* _Goal of the exercise_:
In the records below, find each line that holds "title" and return it.

* _Material shown_:
=====

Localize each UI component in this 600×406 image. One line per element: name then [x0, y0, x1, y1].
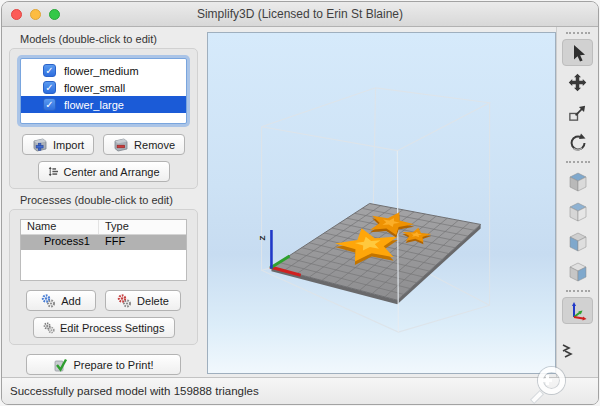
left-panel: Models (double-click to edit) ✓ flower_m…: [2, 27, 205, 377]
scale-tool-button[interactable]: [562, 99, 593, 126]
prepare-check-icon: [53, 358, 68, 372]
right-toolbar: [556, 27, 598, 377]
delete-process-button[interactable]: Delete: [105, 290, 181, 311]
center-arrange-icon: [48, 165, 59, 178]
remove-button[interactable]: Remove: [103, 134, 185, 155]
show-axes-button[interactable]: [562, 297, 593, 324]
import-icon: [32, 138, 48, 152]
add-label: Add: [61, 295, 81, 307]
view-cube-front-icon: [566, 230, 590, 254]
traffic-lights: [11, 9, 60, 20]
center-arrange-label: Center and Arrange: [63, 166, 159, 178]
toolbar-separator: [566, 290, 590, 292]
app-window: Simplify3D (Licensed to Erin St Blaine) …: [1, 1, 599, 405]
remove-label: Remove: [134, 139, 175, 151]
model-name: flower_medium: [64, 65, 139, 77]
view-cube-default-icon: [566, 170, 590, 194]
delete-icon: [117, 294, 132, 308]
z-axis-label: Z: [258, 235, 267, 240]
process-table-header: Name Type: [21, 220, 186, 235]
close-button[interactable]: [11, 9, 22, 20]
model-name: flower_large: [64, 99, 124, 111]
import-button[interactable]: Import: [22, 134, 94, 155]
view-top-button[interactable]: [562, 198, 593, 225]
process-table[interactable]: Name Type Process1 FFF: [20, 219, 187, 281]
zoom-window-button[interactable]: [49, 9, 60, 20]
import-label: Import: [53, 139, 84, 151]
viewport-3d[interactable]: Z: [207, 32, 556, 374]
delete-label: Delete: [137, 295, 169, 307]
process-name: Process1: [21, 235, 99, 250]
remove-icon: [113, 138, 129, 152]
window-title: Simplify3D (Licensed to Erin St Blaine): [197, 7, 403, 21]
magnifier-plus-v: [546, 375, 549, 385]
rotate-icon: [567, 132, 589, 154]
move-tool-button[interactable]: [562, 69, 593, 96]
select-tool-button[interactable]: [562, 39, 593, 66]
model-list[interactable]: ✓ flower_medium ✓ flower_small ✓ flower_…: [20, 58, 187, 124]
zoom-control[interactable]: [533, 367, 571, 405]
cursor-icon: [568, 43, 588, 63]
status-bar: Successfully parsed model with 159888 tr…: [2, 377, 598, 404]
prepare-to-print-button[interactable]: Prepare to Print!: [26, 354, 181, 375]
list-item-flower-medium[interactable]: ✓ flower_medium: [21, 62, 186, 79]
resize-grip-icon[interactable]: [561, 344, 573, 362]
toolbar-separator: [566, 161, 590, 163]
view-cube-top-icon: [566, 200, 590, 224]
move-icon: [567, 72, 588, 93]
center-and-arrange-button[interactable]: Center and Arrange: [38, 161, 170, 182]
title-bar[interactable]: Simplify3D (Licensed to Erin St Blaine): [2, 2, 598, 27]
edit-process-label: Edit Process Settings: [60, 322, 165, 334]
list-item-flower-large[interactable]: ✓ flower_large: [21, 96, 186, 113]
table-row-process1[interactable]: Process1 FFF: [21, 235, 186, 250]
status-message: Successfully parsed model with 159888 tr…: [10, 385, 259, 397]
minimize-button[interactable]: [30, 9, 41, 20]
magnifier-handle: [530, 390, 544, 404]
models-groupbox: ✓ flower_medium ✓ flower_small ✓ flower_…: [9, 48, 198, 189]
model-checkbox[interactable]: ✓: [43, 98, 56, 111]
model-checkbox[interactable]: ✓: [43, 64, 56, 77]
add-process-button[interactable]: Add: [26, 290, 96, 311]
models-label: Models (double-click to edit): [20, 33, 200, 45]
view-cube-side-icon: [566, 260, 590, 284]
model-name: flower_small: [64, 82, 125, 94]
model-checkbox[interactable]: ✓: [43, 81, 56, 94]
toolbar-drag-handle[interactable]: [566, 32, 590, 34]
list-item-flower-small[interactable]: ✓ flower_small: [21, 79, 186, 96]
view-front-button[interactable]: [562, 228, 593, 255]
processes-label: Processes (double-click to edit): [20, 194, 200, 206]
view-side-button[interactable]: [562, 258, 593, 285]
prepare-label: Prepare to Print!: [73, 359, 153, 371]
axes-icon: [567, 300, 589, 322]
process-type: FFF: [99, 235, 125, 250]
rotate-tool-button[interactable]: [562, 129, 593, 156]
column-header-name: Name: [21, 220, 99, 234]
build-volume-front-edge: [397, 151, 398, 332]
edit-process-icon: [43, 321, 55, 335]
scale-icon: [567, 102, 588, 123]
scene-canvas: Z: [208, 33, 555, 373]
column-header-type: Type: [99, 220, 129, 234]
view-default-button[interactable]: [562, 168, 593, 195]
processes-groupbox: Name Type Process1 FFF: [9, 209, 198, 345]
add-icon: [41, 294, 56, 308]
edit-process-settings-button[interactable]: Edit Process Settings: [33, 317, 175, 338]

=====

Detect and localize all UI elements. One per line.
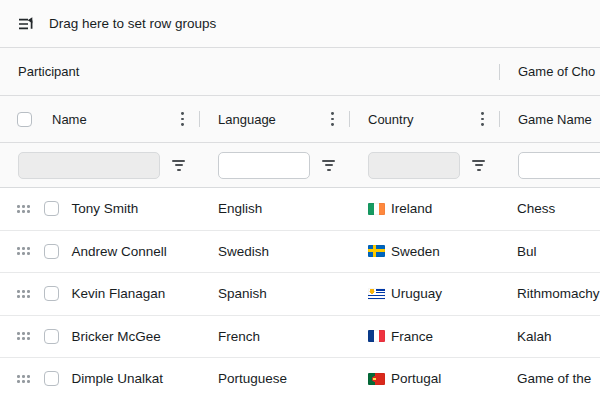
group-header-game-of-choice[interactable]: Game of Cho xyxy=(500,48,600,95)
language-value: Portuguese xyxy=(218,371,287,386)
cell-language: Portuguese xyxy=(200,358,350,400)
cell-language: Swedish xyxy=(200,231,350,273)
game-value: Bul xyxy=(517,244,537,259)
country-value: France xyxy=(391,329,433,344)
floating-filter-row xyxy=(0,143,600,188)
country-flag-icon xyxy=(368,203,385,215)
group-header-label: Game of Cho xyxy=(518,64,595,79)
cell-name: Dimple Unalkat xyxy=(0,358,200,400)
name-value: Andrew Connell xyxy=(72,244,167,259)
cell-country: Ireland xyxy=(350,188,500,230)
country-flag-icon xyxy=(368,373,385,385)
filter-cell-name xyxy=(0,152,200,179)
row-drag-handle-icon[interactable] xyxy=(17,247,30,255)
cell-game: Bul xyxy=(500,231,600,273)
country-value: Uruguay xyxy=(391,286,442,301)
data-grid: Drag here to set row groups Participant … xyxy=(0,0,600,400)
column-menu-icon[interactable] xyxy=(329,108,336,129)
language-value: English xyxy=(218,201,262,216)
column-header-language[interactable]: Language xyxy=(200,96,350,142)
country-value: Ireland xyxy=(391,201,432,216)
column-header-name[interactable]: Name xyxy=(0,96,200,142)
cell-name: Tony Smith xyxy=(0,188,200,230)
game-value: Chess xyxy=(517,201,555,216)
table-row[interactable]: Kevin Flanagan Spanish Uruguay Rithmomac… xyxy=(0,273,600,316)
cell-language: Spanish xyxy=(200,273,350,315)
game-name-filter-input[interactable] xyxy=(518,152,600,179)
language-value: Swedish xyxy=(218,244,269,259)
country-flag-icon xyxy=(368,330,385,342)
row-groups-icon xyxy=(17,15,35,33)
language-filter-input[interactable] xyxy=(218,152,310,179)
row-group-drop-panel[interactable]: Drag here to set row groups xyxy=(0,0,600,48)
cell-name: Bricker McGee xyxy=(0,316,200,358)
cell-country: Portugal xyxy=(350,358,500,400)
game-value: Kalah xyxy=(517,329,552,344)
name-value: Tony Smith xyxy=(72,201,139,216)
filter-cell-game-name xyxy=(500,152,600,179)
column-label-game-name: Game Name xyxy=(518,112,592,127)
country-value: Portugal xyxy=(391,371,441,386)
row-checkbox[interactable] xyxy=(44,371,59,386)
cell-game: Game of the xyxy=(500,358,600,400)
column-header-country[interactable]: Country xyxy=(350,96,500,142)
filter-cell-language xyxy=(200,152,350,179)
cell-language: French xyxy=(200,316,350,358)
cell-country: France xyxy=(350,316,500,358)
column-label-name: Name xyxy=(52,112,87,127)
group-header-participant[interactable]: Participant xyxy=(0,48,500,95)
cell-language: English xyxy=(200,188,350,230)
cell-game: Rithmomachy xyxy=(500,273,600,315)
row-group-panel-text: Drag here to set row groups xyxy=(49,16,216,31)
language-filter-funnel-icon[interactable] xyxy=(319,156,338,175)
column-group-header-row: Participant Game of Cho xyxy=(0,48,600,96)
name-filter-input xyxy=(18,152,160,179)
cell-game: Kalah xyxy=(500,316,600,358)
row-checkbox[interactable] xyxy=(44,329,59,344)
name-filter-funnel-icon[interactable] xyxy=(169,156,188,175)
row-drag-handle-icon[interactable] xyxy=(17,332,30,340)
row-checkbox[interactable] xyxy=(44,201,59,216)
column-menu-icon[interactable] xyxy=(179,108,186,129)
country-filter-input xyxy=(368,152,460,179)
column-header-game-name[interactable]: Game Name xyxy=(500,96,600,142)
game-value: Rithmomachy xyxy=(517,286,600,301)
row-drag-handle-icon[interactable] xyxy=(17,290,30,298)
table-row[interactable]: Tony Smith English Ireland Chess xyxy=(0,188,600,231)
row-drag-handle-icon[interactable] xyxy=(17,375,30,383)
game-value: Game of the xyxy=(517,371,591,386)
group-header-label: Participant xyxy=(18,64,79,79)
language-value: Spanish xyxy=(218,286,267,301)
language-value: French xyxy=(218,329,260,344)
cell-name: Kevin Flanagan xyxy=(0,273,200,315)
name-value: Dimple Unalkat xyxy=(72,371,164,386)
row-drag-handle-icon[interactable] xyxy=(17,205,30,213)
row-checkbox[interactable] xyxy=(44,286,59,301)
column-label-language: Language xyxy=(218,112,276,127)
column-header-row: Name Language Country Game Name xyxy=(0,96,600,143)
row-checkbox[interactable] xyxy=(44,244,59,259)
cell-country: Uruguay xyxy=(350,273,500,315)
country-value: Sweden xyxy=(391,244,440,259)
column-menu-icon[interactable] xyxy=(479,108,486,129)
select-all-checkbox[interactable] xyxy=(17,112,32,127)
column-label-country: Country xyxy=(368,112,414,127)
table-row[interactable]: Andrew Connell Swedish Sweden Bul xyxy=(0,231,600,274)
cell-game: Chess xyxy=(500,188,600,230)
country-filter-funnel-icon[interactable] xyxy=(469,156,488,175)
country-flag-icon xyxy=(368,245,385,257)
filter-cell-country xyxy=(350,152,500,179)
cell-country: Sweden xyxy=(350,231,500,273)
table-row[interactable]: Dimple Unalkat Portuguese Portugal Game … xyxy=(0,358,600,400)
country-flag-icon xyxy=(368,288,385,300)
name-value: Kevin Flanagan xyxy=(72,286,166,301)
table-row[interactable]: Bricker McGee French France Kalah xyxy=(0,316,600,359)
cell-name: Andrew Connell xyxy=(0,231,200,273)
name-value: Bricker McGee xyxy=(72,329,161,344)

=====

* _Result of this exercise_:
window-title: Simplify3D (Licensed to Erin St Blaine): [197, 7, 403, 21]
title-bar[interactable]: Simplify3D (Licensed to Erin St Blaine): [2, 2, 598, 27]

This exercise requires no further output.